- TASK PROMPT: An exact copy of every record, with no pictures, please.

- DATASET RECORDS:
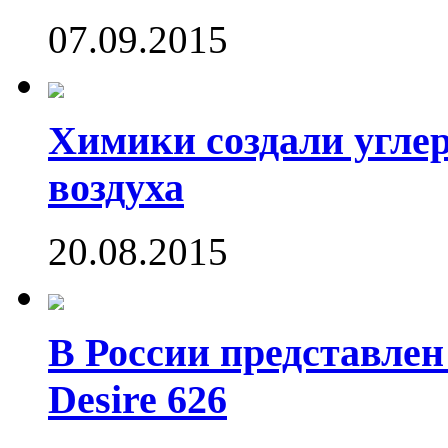
07.09.2015
Химики создали угле
воздуха
20.08.2015
В России представле
Desire 626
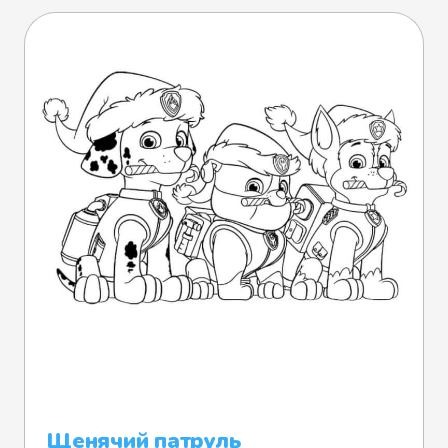
Щенячий патруль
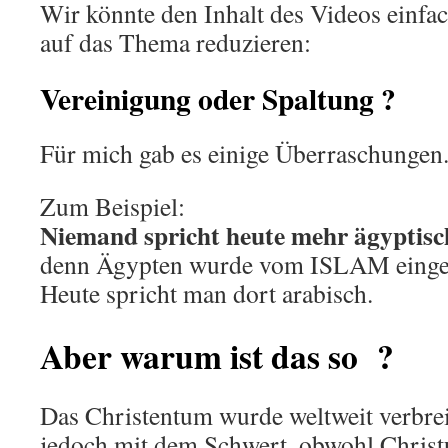
Wir könnte den Inhalt des Videos einfa
auf das Thema reduzieren:
Vereinigung oder Spaltung ?
Für mich gab es einige Überraschungen
Zum Beispiel:
Niemand spricht heute mehr ägyptisc
denn Ägypten wurde vom ISLAM eing
Heute spricht man dort arabisch.
Aber warum ist das so ?
Das Christentum wurde weltweit verbrei
jedoch mit dem Schwert, obwohl Christu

- PROBLEM SOLUTION:
07.09.2015
Химики создали угле
воздуха
20.08.2015
В России представле
Desire 626
Щенячий патруль
Wir könnte den Inhalt des Videos einfa
auf das Thema reduzieren:
Vereinigung oder Spaltung ?
Für mich gab es einige Überraschungen
Zum Beispiel:
Niemand spricht heute mehr ägyptisc
denn Ägypten wurde vom ISLAM eing
Heute spricht man dort arabisch.
Aber warum ist das so ?
Das Christentum wurde weltweit verbrei
jedoch mit dem Schwert, obwohl Christu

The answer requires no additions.